### What you need to do
Give again, word for word, each line below starting at the one that contains "んなと出会えたのも、お二人の存在があってこそ。その" and ending at the one that contains "شایان ذکر است".

### Task data
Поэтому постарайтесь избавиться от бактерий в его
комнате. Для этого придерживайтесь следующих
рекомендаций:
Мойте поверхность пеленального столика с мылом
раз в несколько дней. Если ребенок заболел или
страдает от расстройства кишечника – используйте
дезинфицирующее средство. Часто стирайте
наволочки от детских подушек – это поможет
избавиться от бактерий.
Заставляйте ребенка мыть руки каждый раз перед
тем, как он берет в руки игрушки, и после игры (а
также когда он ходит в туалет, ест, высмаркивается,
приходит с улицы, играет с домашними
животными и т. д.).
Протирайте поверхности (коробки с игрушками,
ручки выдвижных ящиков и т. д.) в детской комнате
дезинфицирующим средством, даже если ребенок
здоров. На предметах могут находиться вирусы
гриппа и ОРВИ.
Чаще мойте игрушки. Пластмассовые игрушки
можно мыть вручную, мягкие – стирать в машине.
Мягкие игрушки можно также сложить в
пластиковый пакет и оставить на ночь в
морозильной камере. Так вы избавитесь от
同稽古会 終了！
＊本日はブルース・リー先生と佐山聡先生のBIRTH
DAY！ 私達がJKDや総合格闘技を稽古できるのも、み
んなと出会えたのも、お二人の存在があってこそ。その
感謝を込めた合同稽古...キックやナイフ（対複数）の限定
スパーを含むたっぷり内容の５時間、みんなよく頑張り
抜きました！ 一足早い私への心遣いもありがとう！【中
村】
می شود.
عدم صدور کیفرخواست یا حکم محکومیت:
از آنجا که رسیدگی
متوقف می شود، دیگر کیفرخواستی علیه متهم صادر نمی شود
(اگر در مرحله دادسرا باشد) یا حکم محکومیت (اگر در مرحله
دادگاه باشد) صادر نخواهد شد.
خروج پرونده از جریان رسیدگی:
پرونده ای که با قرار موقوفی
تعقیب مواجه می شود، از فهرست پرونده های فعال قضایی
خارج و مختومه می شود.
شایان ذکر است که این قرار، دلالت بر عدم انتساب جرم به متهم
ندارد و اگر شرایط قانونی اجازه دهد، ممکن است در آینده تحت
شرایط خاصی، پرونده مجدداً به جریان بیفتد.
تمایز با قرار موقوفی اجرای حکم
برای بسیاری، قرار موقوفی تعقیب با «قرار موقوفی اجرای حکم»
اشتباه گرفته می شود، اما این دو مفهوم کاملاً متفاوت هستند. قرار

### Task response
んなと出会えたのも、お二人の存在があってこそ。その
感謝を込めた合同稽古...キックやナイフ（対複数）の限定
スパーを含むたっぷり内容の５時間、みんなよく頑張り
抜きました！ 一足早い私への心遣いもありがとう！【中
村】
می شود.
عدم صدور کیفرخواست یا حکم محکومیت:
از آنجا که رسیدگی
متوقف می شود، دیگر کیفرخواستی علیه متهم صادر نمی شود
(اگر در مرحله دادسرا باشد) یا حکم محکومیت (اگر در مرحله
دادگاه باشد) صادر نخواهد شد.
خروج پرونده از جریان رسیدگی:
پرونده ای که با قرار موقوفی
تعقیب مواجه می شود، از فهرست پرونده های فعال قضایی
خارج و مختومه می شود.
شایان ذکر است که این قرار، دلالت بر عدم انتساب جرم به متهم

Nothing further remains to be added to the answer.